Glasses are quickly presented in front of us.
Phillip shakes his head at me. “I’m sorry. I can’t toast. I just need the drink.”
“Why don’t I do the honors?” I give him a grin and then touch his glass. “To Jennifer, last night.”
Phillip lets out a sigh of relief. “That’s good because I was afraid I was going to have to beat some sense into you. Have you talked to her today? Does she know what happened?” He grins. “Was it good?”
“The word good is so far removed from what it was.”
He nods, immediately understanding what I’m saying. “So, she is the one.”
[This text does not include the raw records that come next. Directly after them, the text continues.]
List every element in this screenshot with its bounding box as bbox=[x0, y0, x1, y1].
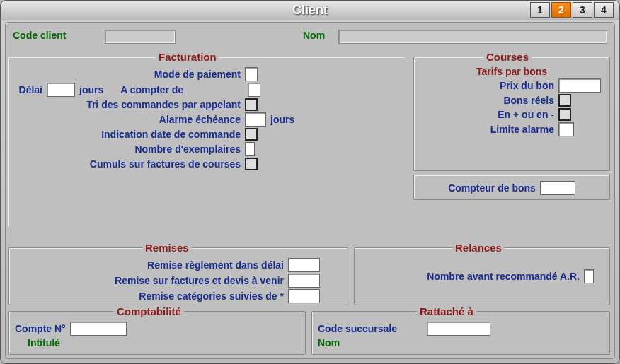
compteur-bons-input[interactable] bbox=[540, 181, 575, 195]
tarifs-bons-label: Tarifs par bons bbox=[420, 66, 604, 77]
cumuls-checkbox[interactable] bbox=[245, 158, 258, 170]
facturation-box: Facturation Mode de paiement Délai jours… bbox=[8, 51, 405, 228]
tri-appelant-checkbox[interactable] bbox=[245, 98, 258, 111]
remises-legend: Remises bbox=[142, 242, 192, 254]
prix-bon-label: Prix du bon bbox=[420, 80, 554, 91]
nb-exemplaires-label: Nombre d'exemplaires bbox=[14, 143, 241, 155]
limite-alarme-input[interactable] bbox=[558, 122, 574, 136]
compteur-box: Compteur de bons bbox=[413, 175, 610, 200]
alarme-echeance-label: Alarme échéance bbox=[14, 114, 241, 125]
code-client-field bbox=[105, 30, 176, 44]
mode-paiement-input[interactable] bbox=[245, 67, 258, 81]
content-panel: Code client Nom Facturation Mode de paie… bbox=[5, 22, 615, 359]
relances-box: Relances Nombre avant recommandé A.R. bbox=[354, 242, 610, 305]
bons-reels-label: Bons réels bbox=[420, 95, 554, 106]
compte-no-label: Compte N° bbox=[15, 323, 66, 334]
remise-categories-input[interactable] bbox=[288, 289, 320, 303]
remise-reglement-input[interactable] bbox=[288, 258, 320, 272]
courses-legend: Courses bbox=[483, 51, 532, 63]
titlebar: Client 1 2 3 4 bbox=[1, 1, 619, 20]
tab-1[interactable]: 1 bbox=[530, 2, 550, 18]
bons-reels-checkbox[interactable] bbox=[558, 94, 571, 107]
relances-legend: Relances bbox=[452, 242, 505, 254]
prix-bon-input[interactable] bbox=[558, 78, 601, 93]
remises-box: Remises Remise règlement dans délai Remi… bbox=[8, 242, 348, 305]
tab-2[interactable]: 2 bbox=[551, 2, 571, 18]
delai-input[interactable] bbox=[47, 83, 75, 97]
tab-4[interactable]: 4 bbox=[594, 2, 614, 18]
cumuls-label: Cumuls sur factures de courses bbox=[14, 158, 241, 170]
tri-appelant-label: Tri des commandes par appelant bbox=[14, 99, 241, 110]
indication-date-label: Indication date de commande bbox=[14, 129, 241, 140]
code-succursale-label: Code succursale bbox=[318, 323, 397, 334]
en-plus-moins-checkbox[interactable] bbox=[558, 108, 571, 121]
jours-label: jours bbox=[79, 84, 103, 95]
compte-no-input[interactable] bbox=[70, 322, 127, 336]
rattache-legend: Rattaché à bbox=[417, 305, 476, 317]
mode-paiement-label: Mode de paiement bbox=[14, 69, 241, 80]
remise-categories-label: Remise catégories suivies de * bbox=[15, 290, 284, 302]
remise-reglement-label: Remise règlement dans délai bbox=[15, 259, 284, 271]
code-succursale-input[interactable] bbox=[427, 322, 490, 336]
courses-box: Courses Tarifs par bons Prix du bon Bons… bbox=[413, 51, 610, 171]
limite-alarme-label: Limite alarme bbox=[420, 124, 554, 135]
nom-label: Nom bbox=[303, 30, 325, 41]
en-plus-moins-label: En + ou en - bbox=[420, 109, 554, 120]
indication-date-checkbox[interactable] bbox=[245, 128, 258, 141]
code-client-label: Code client bbox=[13, 30, 66, 41]
nb-avant-ar-label: Nombre avant recommandé A.R. bbox=[360, 271, 580, 282]
compteur-bons-label: Compteur de bons bbox=[448, 182, 536, 194]
tab-3[interactable]: 3 bbox=[573, 2, 592, 18]
intitule-label: Intitulé bbox=[28, 337, 60, 348]
nb-exemplaires-input[interactable] bbox=[245, 142, 255, 156]
rattache-nom-label: Nom bbox=[318, 337, 340, 348]
jours2-label: jours bbox=[270, 114, 294, 125]
page-tabs: 1 2 3 4 bbox=[530, 2, 614, 18]
comptabilite-legend: Comptabilité bbox=[114, 305, 184, 317]
client-window: Client 1 2 3 4 Code client Nom Facturati… bbox=[0, 0, 620, 364]
remise-factures-input[interactable] bbox=[288, 274, 320, 288]
rattache-box: Rattaché à Code succursale Nom bbox=[311, 305, 610, 355]
nom-field bbox=[338, 30, 607, 44]
a-compter-de-label: A compter de bbox=[120, 84, 183, 95]
alarme-echeance-input[interactable] bbox=[245, 112, 266, 127]
window-title: Client bbox=[292, 3, 328, 18]
facturation-legend: Facturation bbox=[156, 51, 219, 63]
comptabilite-box: Comptabilité Compte N° Intitulé bbox=[8, 305, 306, 355]
nb-avant-ar-input[interactable] bbox=[584, 269, 594, 283]
a-compter-de-input[interactable] bbox=[248, 83, 260, 97]
remise-factures-label: Remise sur factures et devis à venir bbox=[15, 275, 284, 286]
delai-label: Délai bbox=[14, 84, 42, 95]
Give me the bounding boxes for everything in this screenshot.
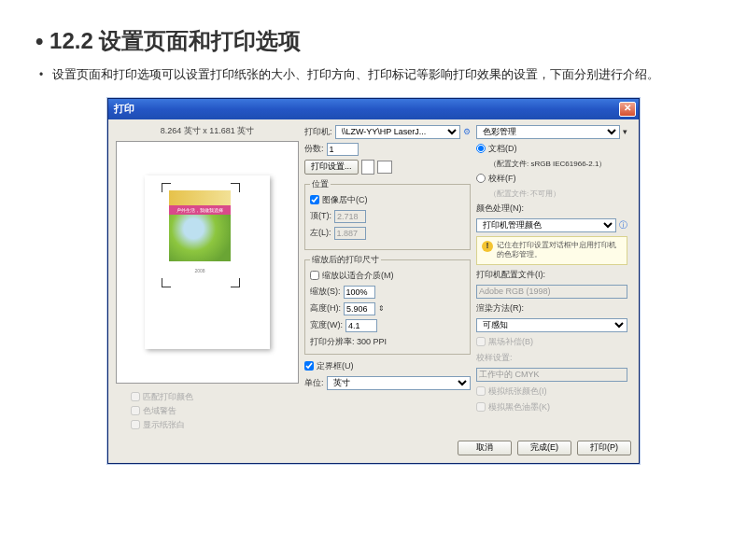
show-paper-white-label: 显示纸张白: [143, 419, 185, 431]
black-point-checkbox: [476, 337, 486, 346]
link-icon[interactable]: ⇕: [378, 304, 385, 313]
print-dialog: 打印 ✕ 8.264 英寸 x 11.681 英寸 户外生活，我做我选择 200…: [107, 98, 640, 464]
paper-preview: 户外生活，我做我选择 2008: [145, 175, 270, 349]
position-legend: 位置: [310, 178, 331, 190]
warning-text: 记住在打印设置对话框中启用打印机的色彩管理。: [497, 241, 622, 260]
top-input: [334, 210, 366, 223]
page-description: 设置页面和打印选项可以设置打印纸张的大小、打印方向、打印标记等影响打印效果的设置…: [52, 65, 659, 85]
gamut-warning-label: 色域警告: [143, 405, 176, 417]
printer-profile-label: 打印机配置文件(I):: [476, 269, 545, 281]
color-handling-label: 颜色处理(N):: [476, 203, 524, 215]
scale-input[interactable]: [344, 286, 375, 299]
center-image-label: 图像居中(C): [322, 194, 368, 206]
scaled-size-legend: 缩放后的打印尺寸: [310, 254, 381, 266]
color-management-select[interactable]: 色彩管理: [476, 125, 620, 139]
proof-profile: （配置文件: 不可用）: [489, 189, 560, 199]
close-icon[interactable]: ✕: [619, 102, 636, 117]
left-input: [334, 227, 366, 240]
preview-image: 户外生活，我做我选择 2008: [169, 190, 231, 280]
copies-input[interactable]: [327, 143, 359, 156]
printer-profile-select: [476, 285, 627, 299]
dropdown-icon[interactable]: ▾: [623, 127, 627, 136]
printer-settings-icon[interactable]: ⚙: [463, 127, 471, 136]
height-input[interactable]: [344, 302, 375, 315]
units-select[interactable]: 英寸: [327, 376, 471, 390]
done-button[interactable]: 完成(E): [517, 441, 571, 455]
print-resolution: 打印分辨率: 300 PPI: [310, 336, 465, 348]
units-label: 单位:: [304, 377, 324, 389]
document-radio-label: 文档(D): [488, 143, 517, 155]
orientation-landscape-icon[interactable]: [377, 161, 392, 174]
sim-black-label: 模拟黑色油墨(K): [488, 401, 550, 413]
position-group: 位置 图像居中(C) 顶(T): 左(L):: [304, 178, 471, 250]
top-label: 顶(T):: [310, 210, 331, 222]
left-label: 左(L):: [310, 227, 331, 239]
printer-select[interactable]: \\LZW-YY\HP LaserJ...: [335, 125, 460, 139]
fit-media-checkbox[interactable]: [310, 271, 319, 280]
proof-radio-label: 校样(F): [488, 173, 516, 185]
titlebar[interactable]: 打印 ✕: [108, 99, 639, 119]
document-radio[interactable]: [476, 144, 486, 153]
dialog-title: 打印: [114, 102, 134, 116]
bounding-box-label: 定界框(U): [317, 360, 354, 372]
warning-icon: !: [482, 241, 493, 252]
printer-label: 打印机:: [304, 126, 332, 138]
info-icon[interactable]: ⓘ: [619, 219, 627, 231]
proof-radio[interactable]: [476, 174, 486, 183]
bounding-box-checkbox[interactable]: [304, 361, 314, 371]
color-handling-select[interactable]: 打印机管理颜色: [476, 218, 616, 232]
scaled-size-group: 缩放后的打印尺寸 缩放以适合介质(M) 缩放(S): 高度(H): ⇕ 宽度(W…: [304, 254, 471, 355]
sim-paper-checkbox: [476, 386, 486, 396]
rendering-intent-label: 渲染方法(R):: [476, 302, 524, 315]
center-image-checkbox[interactable]: [310, 195, 319, 204]
match-print-colors-label: 匹配打印颜色: [143, 391, 193, 403]
rendering-intent-select[interactable]: 可感知: [476, 318, 627, 332]
width-label: 宽度(W):: [310, 319, 343, 331]
warning-box: ! 记住在打印设置对话框中启用打印机的色彩管理。: [476, 236, 627, 265]
sim-black-checkbox: [476, 402, 486, 412]
document-profile: （配置文件: sRGB IEC61966-2.1）: [489, 159, 606, 169]
scale-label: 缩放(S):: [310, 286, 341, 298]
print-button[interactable]: 打印(P): [577, 441, 631, 455]
page-setup-button[interactable]: 打印设置...: [304, 160, 359, 175]
black-point-label: 黑场补偿(B): [488, 336, 533, 348]
gamut-warning-checkbox: [131, 406, 140, 415]
sim-paper-label: 模拟纸张颜色(I): [488, 385, 547, 398]
show-paper-white-checkbox: [131, 420, 140, 429]
copies-label: 份数:: [304, 143, 324, 155]
width-input[interactable]: [345, 319, 377, 332]
page-heading: 12.2 设置页面和打印选项: [35, 26, 712, 56]
match-print-colors-checkbox: [131, 392, 140, 401]
print-preview: 户外生活，我做我选择 2008: [116, 141, 299, 384]
preview-dimensions: 8.264 英寸 x 11.681 英寸: [116, 125, 299, 137]
proof-setup-label: 校样设置:: [476, 352, 513, 364]
height-label: 高度(H):: [310, 302, 341, 315]
proof-setup-select: [476, 368, 627, 382]
fit-media-label: 缩放以适合介质(M): [322, 270, 394, 282]
bullet-icon: •: [39, 68, 43, 81]
orientation-portrait-icon[interactable]: [361, 160, 374, 175]
cancel-button[interactable]: 取消: [458, 441, 512, 455]
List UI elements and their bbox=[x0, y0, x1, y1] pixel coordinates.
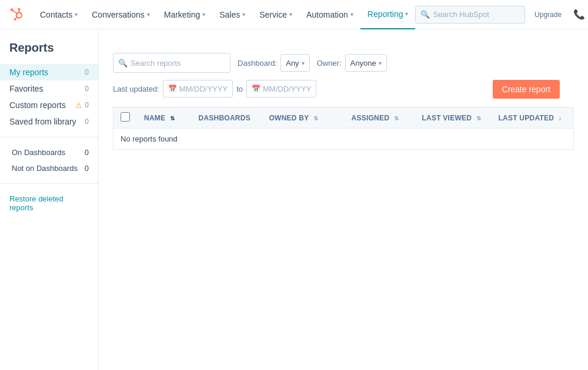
sort-icon: ⇅ bbox=[394, 115, 399, 122]
chevron-down-icon: ▾ bbox=[350, 11, 353, 18]
search-reports-container[interactable]: 🔍 bbox=[113, 53, 230, 73]
search-icon: 🔍 bbox=[118, 59, 128, 68]
chevron-down-icon: ▾ bbox=[379, 60, 382, 66]
sidebar-item-not-on-dashboards[interactable]: Not on Dashboards 0 bbox=[0, 160, 98, 176]
phone-icon[interactable]: 📞 bbox=[571, 6, 587, 23]
chevron-down-icon: ▾ bbox=[405, 11, 408, 17]
chevron-down-icon: ▾ bbox=[242, 11, 245, 18]
sidebar-item-on-dashboards[interactable]: On Dashboards 0 bbox=[0, 144, 98, 160]
nav-reporting[interactable]: Reporting ▾ bbox=[360, 0, 416, 29]
nav-sales[interactable]: Sales ▾ bbox=[212, 0, 252, 29]
sort-icon: ⇅ bbox=[313, 115, 318, 122]
chevron-down-icon: ▾ bbox=[289, 11, 292, 18]
select-all-checkbox[interactable] bbox=[121, 112, 130, 122]
table-body: No reports found bbox=[113, 129, 574, 150]
nav-marketing[interactable]: Marketing ▾ bbox=[157, 0, 212, 29]
create-report-button[interactable]: Create report bbox=[493, 80, 560, 99]
sort-icon: ⇅ bbox=[476, 115, 481, 122]
dashboard-filter-group: Dashboard: Any ▾ bbox=[238, 54, 310, 72]
chevron-down-icon: ▾ bbox=[202, 11, 205, 18]
main-content: Create report 🔍 Dashboard: Any ▾ Owner: … bbox=[99, 29, 588, 370]
nav-right: 🔍 Upgrade 📞 💬 ❓ ⚙ 🔔 IS Inspired Spac ▾ bbox=[415, 6, 588, 23]
chevron-down-icon: ▾ bbox=[147, 11, 150, 18]
nav-service[interactable]: Service ▾ bbox=[252, 0, 299, 29]
upgrade-button[interactable]: Upgrade bbox=[530, 6, 566, 23]
sidebar-item-custom-reports[interactable]: Custom reports ⚠ 0 bbox=[0, 97, 98, 113]
chevron-down-icon: ▾ bbox=[302, 60, 305, 66]
restore-deleted-reports-link[interactable]: Restore deleted reports bbox=[0, 191, 98, 216]
nav-conversations[interactable]: Conversations ▾ bbox=[85, 0, 157, 29]
table-header: NAME ⇅ DASHBOARDS OWNED BY ⇅ ASSIGNED ⇅ bbox=[113, 107, 574, 129]
calendar-icon: 📅 bbox=[168, 85, 177, 93]
search-icon: 🔍 bbox=[420, 10, 430, 19]
warning-icon: ⚠ bbox=[75, 101, 82, 110]
sort-icon: ⇅ bbox=[170, 115, 175, 122]
nav-links: Contacts ▾ Conversations ▾ Marketing ▾ S… bbox=[33, 0, 415, 29]
table-col-owned-by[interactable]: OWNED BY ⇅ bbox=[262, 107, 345, 129]
page-layout: Reports My reports 0 Favorites 0 Custom … bbox=[0, 29, 588, 370]
sidebar-title: Reports bbox=[0, 41, 98, 64]
table-col-last-viewed[interactable]: LAST VIEWED ⇅ bbox=[415, 107, 492, 129]
reports-table: NAME ⇅ DASHBOARDS OWNED BY ⇅ ASSIGNED ⇅ bbox=[113, 107, 574, 150]
sort-desc-icon: ↓ bbox=[559, 115, 562, 122]
nav-automation[interactable]: Automation ▾ bbox=[299, 0, 360, 29]
chevron-down-icon: ▾ bbox=[75, 11, 78, 18]
table-col-dashboards: DASHBOARDS bbox=[192, 107, 262, 129]
date-to-input[interactable]: 📅 MM/DD/YYYY bbox=[246, 80, 316, 97]
sidebar: Reports My reports 0 Favorites 0 Custom … bbox=[0, 29, 99, 370]
no-results-row: No reports found bbox=[113, 129, 574, 150]
no-results-message: No reports found bbox=[113, 129, 574, 150]
owner-filter-group: Owner: Anyone ▾ bbox=[317, 54, 387, 72]
hubspot-logo[interactable] bbox=[9, 4, 26, 25]
table-col-last-updated[interactable]: LAST UPDATED ↓ bbox=[492, 107, 574, 129]
table-col-assigned[interactable]: ASSIGNED ⇅ bbox=[345, 107, 415, 129]
sidebar-divider-2 bbox=[0, 183, 98, 184]
date-from-input[interactable]: 📅 MM/DD/YYYY bbox=[163, 80, 233, 97]
owner-filter-select[interactable]: Anyone ▾ bbox=[345, 54, 387, 72]
last-updated-filter-group: Last updated: 📅 MM/DD/YYYY to 📅 MM/DD/YY… bbox=[113, 80, 316, 97]
table-header-checkbox bbox=[113, 107, 138, 129]
sidebar-item-my-reports[interactable]: My reports 0 bbox=[0, 64, 98, 80]
sidebar-item-favorites[interactable]: Favorites 0 bbox=[0, 80, 98, 97]
nav-contacts[interactable]: Contacts ▾ bbox=[33, 0, 85, 29]
global-search[interactable]: 🔍 bbox=[415, 6, 525, 23]
search-reports-input[interactable] bbox=[131, 59, 225, 68]
dashboard-filter-select[interactable]: Any ▾ bbox=[280, 54, 309, 72]
table-col-name[interactable]: NAME ⇅ bbox=[137, 107, 192, 129]
sidebar-item-saved-from-library[interactable]: Saved from library 0 bbox=[0, 113, 98, 130]
global-search-input[interactable] bbox=[433, 10, 520, 19]
top-navigation: Contacts ▾ Conversations ▾ Marketing ▾ S… bbox=[0, 0, 588, 29]
sidebar-divider bbox=[0, 137, 98, 137]
calendar-icon: 📅 bbox=[252, 85, 260, 93]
I rub my hand across my forehead, suddenly feeling stressed. I look down at the scotch. I’ve never found the answers to anything in life at the bottom of a glass, unfortunately, and this time won’t be any different. “I don’t know. We shared the most amazing night. Like, I can’t even describe the perfection it was.”
“No, but I can,” Phillip says. “It was utter hotness, but not in just the physical sense. It was desire, heat, and incredibly strong emotions mixed together into something so potent that it can’t be accurately described with words.”
“I should have known you’d know exactly what I felt. Does it feel that way every time with Jadyn?”
“Like I’m the luckiest guy on the planet? Yeah, it does. I mean, it’s not always crazy monkey sex.”
“Yeah, the kind where you feel like you’ve swung through the trees and you want to pound on your chest. It’s deeper. When you’re pounding on your chest, you’re letting the other monkeys know she’s yours. It’s powerful, protective, and addictive. It’s sex on a whole different level.”
“Because it’s mixed with love?” I laugh, saying exactly what his wife would say.
“Exactly. I’m talking true love. Soul mates. You felt Jennifer was your soul mate when you met her, and you didn’t have to sleep with her to know it.”
“Have you talked to Jadyn today?” I ask.
“Of course. The meeting went really well. Tripp is shutting down the hotel to start the renovation. Jadyn’s crew has promised a hard open on August first of next year, but Jadyn plans to finish by June 1st. They’ll be working three sets of crews round the clock.”
“Can she deliver on that? She said it was such a big project.”
“She doesn’t promise what she can’t deliver. Part of why she’s been so successful.”
“Was Jennifer being there helpful?”
“Yeah, I’m told she seems quite passionate about the project.”
“Why’s that?” I wonder.
“Well, my wife says that Jennifer sees the importance of restoration—specifically, the personal kind.”
“Like her life?”
“Have you talked to her much about her relationship with Troy?” he asks.
I pick up my glass and take another sip. “No. That’s the last thing I want to talk about.”
“Danny, you have to understand where the woman in your life has been to understand where she’s going. If I hadn’t known about the way Jadyn handled her parents’ deaths, I would have allowed her to break off our engagement when she tried to more than four years later. Instead, I knew the hurt was still inside of her. I knew it was affecting our relationship. I knew she hadn’t dealt with it. Jennifer was with an on-and-off-again alcoholic. Her father was an alcoholic. She has baggage just like you. And understanding how that baggage affects the two of you going forward matters.”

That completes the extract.